§ Work request
Only one stretch of the data below is wanted: the lines from the one with "CẢ LÀ HỒNG ÂN." through the one with "sống cho chúng", repeated exactly.

+ + +

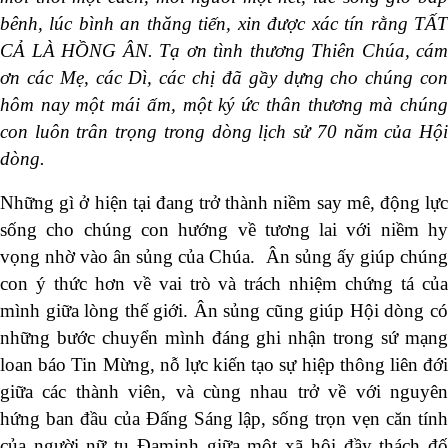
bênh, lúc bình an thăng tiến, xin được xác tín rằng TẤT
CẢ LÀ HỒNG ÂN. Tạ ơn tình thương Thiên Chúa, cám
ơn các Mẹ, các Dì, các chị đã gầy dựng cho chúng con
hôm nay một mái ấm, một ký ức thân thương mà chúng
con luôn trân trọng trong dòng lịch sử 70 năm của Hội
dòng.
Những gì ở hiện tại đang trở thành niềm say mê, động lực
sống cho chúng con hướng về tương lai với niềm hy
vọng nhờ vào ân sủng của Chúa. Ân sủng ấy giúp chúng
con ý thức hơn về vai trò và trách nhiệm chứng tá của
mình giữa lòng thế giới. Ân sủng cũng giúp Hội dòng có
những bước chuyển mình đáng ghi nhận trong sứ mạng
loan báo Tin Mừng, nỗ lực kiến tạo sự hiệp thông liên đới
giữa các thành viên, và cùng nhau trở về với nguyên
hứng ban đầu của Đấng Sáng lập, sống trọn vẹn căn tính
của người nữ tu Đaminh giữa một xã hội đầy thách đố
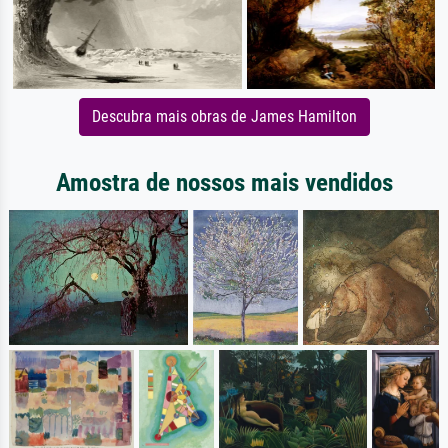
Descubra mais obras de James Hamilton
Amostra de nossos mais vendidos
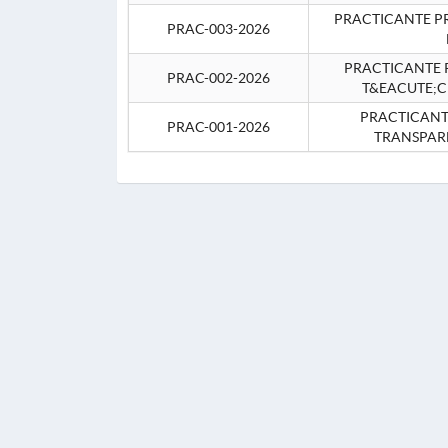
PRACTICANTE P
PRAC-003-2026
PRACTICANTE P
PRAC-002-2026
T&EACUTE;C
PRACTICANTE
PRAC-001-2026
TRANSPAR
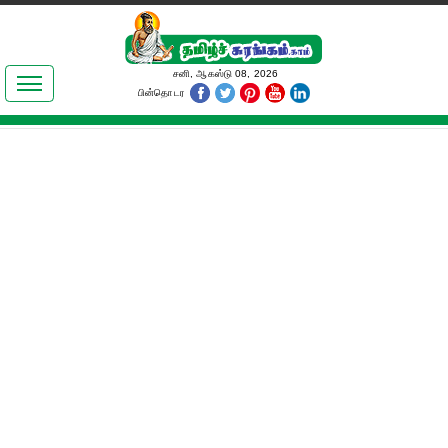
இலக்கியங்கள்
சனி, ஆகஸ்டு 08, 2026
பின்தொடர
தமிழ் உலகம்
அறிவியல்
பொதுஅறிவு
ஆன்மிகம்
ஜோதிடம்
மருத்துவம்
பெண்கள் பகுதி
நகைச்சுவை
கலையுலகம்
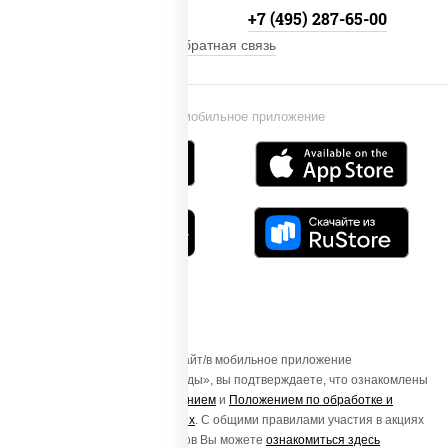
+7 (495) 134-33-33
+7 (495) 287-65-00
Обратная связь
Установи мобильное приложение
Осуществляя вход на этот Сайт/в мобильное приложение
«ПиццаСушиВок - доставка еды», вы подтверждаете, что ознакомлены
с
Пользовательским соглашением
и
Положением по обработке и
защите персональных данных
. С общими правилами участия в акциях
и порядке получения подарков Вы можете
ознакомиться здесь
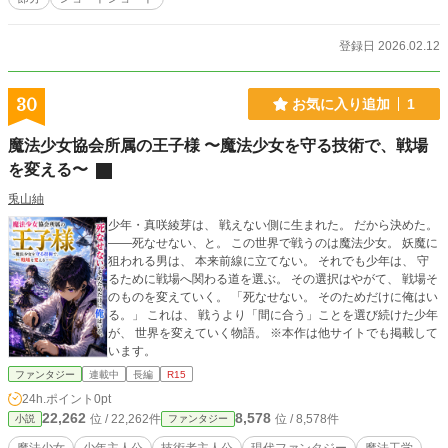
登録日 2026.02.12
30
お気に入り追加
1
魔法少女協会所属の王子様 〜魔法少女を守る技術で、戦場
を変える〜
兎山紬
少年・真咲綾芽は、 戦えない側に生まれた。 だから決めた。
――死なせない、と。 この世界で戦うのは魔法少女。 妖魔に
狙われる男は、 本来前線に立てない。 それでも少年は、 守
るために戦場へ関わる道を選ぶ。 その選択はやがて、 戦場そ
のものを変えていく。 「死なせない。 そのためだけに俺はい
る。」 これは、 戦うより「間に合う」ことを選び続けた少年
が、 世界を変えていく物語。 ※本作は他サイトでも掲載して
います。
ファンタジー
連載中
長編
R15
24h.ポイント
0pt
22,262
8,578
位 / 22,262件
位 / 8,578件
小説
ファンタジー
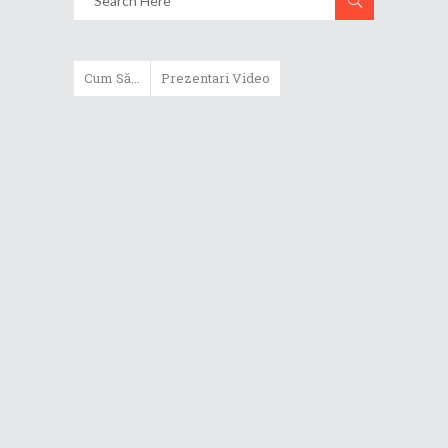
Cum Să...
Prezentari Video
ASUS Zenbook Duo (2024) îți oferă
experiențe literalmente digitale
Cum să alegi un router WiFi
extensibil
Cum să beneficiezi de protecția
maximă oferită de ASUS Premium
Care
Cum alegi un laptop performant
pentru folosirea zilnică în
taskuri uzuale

+ + +

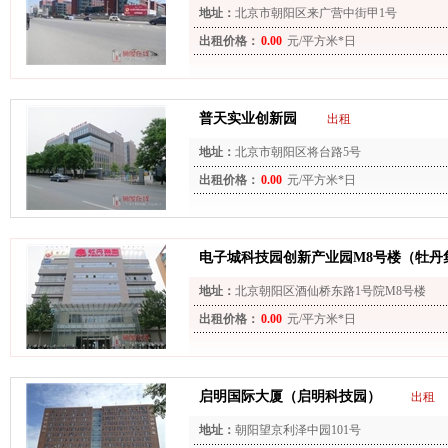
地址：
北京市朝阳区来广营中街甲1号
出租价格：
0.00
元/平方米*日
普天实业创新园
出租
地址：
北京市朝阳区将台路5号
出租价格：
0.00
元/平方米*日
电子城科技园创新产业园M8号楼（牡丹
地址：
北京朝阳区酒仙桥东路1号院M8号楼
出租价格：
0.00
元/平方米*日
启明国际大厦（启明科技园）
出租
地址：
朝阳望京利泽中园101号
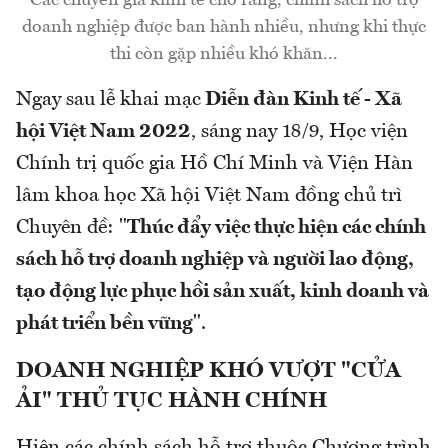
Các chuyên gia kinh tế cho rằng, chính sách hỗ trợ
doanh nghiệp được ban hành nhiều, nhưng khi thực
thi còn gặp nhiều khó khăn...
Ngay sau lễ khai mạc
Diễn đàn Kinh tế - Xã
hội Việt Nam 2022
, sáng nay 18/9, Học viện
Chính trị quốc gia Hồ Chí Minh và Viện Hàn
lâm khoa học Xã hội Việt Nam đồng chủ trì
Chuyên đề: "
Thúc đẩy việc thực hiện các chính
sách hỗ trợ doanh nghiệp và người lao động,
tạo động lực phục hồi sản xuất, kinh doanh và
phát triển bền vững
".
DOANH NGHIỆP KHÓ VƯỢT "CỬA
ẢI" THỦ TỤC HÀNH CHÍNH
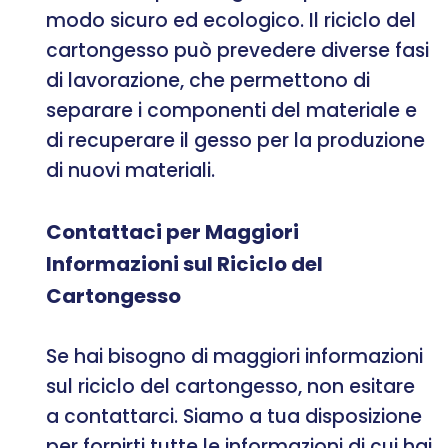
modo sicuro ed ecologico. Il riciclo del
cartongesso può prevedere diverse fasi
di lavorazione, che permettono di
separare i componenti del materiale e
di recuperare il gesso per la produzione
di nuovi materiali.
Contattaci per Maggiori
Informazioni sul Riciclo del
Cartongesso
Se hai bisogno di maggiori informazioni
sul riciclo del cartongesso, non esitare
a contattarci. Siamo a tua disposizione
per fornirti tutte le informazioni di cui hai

+ + +

§ Result of this exercise
CẢ LÀ HỒNG ÂN. Tạ ơn tình thương Thiên Chúa, cám
ơn các Mẹ, các Dì, các chị đã gầy dựng cho chúng con
hôm nay một mái ấm, một ký ức thân thương mà chúng
con luôn trân trọng trong dòng lịch sử 70 năm của Hội
dòng.
Những gì ở hiện tại đang trở thành niềm say mê, động lực
sống cho chúng con hướng về tương lai với niềm hy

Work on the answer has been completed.